Trump, as well as other high-ranking White House officials, such as Vice President Mike Pence and Secretary of State Mike Pompeo, have forcefully denied The Atlantic’s reporting, with Trump calling it a “totally fake story.”

“I would be willing to swear on anything that I never said that about our fallen heroes,” Trump told reporters Thursday evening after The Atlantic piece was published. “There is nobody that respects them more. So, I just think it’s a horrible, horrible thing.”

But The Atlantic’s account was subsequently corroborated in part by news outlets including The Associated Press and The Washington Post, which reported other allegations about the president’s perception of the nation’s military.

According to the Post, Trump at one point mused about why the U.S. scrambled to track down soldiers who are missing in action, reasoning “they had performed poorly and gotten caught and deserved what they got.”

“I’ve just never been as disappointed in my whole career with a leader that I’ve worked with, president or otherwise, that if the article is true, and it appears to be based on the things he said, it is absolutely damnable,” Biden said Friday. “It is a disgrace.”

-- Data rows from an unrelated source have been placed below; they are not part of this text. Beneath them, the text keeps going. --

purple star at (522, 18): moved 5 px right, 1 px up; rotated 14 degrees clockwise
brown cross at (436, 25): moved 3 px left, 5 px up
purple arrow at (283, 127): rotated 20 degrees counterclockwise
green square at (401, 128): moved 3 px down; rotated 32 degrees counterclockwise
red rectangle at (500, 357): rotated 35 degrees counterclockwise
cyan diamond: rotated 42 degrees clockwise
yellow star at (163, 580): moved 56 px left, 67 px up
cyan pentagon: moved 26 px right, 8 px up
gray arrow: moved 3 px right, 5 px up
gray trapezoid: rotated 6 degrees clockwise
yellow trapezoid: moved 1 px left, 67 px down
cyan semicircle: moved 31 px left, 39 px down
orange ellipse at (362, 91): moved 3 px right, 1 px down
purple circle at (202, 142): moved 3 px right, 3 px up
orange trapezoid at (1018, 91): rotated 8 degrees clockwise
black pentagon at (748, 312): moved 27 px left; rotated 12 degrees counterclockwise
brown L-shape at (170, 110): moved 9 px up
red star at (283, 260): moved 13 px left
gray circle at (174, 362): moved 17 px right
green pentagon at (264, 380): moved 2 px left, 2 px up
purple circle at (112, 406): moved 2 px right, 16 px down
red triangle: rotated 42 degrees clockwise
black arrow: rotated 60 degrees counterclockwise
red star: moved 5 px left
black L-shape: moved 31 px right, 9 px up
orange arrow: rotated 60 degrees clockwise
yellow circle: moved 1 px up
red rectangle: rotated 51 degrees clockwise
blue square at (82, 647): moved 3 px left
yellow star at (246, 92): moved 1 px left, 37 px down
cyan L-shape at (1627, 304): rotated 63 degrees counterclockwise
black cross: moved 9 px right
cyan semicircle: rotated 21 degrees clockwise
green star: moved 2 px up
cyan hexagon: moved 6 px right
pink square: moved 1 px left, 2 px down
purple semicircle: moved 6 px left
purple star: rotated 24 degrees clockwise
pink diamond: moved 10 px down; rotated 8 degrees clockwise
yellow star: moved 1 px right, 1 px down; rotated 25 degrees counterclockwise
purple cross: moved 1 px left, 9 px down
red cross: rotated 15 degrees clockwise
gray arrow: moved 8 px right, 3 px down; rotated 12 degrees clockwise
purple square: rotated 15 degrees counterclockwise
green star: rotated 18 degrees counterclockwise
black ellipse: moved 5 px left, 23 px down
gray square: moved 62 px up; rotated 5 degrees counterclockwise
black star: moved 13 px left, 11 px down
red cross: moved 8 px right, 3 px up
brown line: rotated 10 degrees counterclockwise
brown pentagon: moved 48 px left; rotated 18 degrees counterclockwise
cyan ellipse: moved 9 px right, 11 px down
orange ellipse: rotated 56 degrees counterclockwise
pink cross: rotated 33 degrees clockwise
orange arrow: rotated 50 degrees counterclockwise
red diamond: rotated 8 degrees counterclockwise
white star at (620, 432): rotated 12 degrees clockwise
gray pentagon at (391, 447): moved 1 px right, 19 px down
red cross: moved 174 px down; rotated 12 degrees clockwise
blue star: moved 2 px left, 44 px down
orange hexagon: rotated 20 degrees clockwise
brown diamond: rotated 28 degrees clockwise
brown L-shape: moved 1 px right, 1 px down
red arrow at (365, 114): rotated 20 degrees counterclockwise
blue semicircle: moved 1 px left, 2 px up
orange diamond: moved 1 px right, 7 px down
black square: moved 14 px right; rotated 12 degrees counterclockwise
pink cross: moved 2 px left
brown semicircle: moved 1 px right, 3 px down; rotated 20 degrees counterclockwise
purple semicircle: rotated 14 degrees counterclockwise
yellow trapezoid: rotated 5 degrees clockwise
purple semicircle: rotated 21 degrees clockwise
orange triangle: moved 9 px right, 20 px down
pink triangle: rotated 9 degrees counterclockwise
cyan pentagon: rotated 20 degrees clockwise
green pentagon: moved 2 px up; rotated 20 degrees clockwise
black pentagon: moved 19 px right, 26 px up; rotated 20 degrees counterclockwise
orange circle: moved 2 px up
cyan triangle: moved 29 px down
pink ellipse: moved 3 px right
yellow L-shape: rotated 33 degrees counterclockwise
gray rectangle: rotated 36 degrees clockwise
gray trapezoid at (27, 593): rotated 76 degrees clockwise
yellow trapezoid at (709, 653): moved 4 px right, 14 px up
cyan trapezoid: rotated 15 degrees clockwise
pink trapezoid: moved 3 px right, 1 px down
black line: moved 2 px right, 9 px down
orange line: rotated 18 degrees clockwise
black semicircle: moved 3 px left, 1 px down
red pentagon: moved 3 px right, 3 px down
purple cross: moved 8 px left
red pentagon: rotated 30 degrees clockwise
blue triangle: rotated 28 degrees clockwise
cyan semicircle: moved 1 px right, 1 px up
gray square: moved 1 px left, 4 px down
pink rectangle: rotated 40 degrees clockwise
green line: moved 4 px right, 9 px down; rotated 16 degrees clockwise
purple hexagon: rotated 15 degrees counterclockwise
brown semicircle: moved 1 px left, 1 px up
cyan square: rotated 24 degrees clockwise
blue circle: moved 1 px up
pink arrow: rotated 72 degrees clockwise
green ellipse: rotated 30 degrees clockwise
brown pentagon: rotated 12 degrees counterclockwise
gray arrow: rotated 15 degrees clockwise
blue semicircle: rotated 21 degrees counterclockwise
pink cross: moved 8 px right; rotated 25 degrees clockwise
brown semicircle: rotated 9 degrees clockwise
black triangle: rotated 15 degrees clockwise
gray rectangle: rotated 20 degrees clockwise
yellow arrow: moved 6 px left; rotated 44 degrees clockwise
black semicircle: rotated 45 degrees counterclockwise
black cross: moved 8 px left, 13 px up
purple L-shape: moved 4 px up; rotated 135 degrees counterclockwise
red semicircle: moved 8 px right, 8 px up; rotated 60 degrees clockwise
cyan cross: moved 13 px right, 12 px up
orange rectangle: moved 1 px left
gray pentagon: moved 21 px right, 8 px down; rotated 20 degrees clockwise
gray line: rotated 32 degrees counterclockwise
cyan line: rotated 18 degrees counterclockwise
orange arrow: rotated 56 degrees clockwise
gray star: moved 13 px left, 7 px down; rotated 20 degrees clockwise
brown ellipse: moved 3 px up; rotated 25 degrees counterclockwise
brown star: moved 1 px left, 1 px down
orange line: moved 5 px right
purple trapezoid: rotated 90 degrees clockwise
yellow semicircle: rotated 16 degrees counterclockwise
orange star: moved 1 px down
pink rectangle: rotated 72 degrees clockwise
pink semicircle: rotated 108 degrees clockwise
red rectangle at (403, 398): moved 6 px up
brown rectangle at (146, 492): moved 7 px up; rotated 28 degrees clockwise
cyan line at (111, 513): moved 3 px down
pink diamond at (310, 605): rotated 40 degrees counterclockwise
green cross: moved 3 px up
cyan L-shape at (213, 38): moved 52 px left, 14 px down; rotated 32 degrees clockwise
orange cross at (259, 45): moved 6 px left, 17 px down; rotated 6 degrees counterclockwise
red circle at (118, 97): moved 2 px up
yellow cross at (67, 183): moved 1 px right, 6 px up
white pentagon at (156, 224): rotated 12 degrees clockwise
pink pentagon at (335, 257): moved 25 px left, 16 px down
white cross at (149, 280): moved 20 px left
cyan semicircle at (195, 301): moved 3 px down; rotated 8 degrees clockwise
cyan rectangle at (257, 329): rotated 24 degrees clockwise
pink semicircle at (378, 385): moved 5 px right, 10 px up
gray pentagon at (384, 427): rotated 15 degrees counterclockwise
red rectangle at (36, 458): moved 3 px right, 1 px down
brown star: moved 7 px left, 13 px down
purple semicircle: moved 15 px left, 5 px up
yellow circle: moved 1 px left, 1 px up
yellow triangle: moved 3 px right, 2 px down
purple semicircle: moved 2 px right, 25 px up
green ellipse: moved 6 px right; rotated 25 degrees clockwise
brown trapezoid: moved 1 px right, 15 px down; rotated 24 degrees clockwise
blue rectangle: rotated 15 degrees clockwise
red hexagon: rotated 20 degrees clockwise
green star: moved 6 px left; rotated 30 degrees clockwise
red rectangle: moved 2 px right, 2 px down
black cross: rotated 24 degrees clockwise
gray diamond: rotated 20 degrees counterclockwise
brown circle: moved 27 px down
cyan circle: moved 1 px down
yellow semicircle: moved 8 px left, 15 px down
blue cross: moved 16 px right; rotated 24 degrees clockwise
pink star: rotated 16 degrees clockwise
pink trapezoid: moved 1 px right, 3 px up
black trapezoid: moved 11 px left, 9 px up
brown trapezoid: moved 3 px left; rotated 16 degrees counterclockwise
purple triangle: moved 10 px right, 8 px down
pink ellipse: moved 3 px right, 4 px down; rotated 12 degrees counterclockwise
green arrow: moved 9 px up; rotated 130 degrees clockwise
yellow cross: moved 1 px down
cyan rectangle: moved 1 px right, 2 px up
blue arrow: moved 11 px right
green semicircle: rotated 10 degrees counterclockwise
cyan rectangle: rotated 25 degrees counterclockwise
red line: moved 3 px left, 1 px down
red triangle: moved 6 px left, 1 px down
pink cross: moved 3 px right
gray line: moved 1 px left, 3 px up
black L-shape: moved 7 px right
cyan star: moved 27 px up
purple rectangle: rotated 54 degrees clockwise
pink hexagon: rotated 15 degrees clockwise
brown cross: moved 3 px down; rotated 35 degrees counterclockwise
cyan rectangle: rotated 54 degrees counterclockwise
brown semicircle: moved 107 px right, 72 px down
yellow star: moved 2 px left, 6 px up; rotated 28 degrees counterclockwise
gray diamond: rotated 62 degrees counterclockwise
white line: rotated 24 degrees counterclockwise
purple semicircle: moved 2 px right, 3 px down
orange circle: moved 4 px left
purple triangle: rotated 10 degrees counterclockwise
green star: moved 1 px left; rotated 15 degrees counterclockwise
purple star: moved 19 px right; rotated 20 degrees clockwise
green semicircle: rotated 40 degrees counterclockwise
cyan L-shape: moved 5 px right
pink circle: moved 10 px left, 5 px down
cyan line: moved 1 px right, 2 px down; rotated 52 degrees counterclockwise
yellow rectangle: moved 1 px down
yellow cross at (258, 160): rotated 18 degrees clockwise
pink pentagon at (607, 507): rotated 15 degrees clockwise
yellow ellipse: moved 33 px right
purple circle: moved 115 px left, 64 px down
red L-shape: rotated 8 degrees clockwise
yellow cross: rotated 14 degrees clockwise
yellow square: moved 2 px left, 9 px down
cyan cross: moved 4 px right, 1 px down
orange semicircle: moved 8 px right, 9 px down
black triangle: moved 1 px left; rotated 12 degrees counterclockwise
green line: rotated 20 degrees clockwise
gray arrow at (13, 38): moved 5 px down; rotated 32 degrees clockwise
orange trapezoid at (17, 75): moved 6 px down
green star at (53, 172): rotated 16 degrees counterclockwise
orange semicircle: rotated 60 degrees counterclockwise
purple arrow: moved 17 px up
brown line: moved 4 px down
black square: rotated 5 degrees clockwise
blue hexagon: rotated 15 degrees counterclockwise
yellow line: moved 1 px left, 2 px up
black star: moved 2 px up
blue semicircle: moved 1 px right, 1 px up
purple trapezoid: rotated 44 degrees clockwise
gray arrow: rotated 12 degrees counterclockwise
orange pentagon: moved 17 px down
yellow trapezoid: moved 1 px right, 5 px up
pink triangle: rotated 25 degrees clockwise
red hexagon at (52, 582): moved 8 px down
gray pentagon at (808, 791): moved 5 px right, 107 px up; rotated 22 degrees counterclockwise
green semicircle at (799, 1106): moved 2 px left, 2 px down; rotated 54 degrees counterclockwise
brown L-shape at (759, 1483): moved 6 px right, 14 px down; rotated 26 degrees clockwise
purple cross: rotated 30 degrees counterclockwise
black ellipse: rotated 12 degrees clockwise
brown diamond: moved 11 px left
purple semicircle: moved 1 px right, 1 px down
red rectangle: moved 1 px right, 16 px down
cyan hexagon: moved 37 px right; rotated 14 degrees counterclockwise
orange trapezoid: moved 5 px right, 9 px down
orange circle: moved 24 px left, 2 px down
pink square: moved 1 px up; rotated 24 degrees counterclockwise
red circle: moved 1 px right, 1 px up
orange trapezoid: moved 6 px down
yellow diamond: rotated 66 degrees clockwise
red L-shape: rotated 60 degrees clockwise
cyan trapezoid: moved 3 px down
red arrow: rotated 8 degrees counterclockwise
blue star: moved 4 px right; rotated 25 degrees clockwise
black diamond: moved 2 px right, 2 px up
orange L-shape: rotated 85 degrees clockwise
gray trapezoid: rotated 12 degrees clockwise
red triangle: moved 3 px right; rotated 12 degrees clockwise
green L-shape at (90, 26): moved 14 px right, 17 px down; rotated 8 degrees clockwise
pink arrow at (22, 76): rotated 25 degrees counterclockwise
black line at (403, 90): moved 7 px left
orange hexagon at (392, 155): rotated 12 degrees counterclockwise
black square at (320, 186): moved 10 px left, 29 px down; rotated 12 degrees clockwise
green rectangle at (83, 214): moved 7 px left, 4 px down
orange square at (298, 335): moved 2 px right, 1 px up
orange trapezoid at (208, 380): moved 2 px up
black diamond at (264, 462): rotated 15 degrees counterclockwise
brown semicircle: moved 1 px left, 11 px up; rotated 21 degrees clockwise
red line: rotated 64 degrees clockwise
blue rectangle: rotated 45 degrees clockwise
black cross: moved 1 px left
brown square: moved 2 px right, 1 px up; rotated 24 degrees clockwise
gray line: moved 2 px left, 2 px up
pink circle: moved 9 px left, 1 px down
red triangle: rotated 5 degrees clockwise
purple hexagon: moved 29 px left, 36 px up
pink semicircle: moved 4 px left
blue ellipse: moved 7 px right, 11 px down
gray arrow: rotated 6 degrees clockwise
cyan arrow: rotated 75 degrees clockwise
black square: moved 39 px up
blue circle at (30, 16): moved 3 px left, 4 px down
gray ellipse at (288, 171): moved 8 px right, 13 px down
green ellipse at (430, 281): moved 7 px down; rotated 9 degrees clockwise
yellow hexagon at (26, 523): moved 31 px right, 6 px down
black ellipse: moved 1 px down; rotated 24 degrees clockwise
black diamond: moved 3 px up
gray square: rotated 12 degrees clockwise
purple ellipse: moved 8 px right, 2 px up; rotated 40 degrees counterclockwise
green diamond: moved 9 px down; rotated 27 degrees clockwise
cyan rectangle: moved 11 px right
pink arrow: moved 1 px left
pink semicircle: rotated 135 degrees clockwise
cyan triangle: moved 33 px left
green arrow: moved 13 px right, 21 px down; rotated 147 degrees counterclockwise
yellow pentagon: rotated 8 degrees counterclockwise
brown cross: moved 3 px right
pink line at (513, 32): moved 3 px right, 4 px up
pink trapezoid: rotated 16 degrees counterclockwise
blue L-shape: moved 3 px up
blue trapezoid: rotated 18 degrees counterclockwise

Biden reiterated to reporters what he said earlier in a written statement condemning Trump’s reported comments, saying that in his view the government has one “truly sacred obligation,” which is to keep the men and women of the military safe from harm before and after their service concludes.

Asked why he wasn’t “angrier” about Trump’s alleged comments, Biden insisted that the distress they caused “is real” but asserted that he was trying to “lead by example” and be “presidential.”

“Getting down in the gutter like the president does, saying things that I’d be inclined, if we were behind a barn somewhere, it would be a different thing. But that’s not the job of a president.”

The Democratic nominee explained that as part of his efforts toward restraint, he is not currently carrying a Gold Star pin made in honor of Beau Biden by the Delaware National Guard.

“I always carry it with me,” Biden said, but “I didn’t carry it today because I was worried that if I focused too much on it that I would engage in some of the kind of language the president has used. I just think it is sick. It is deplorable.”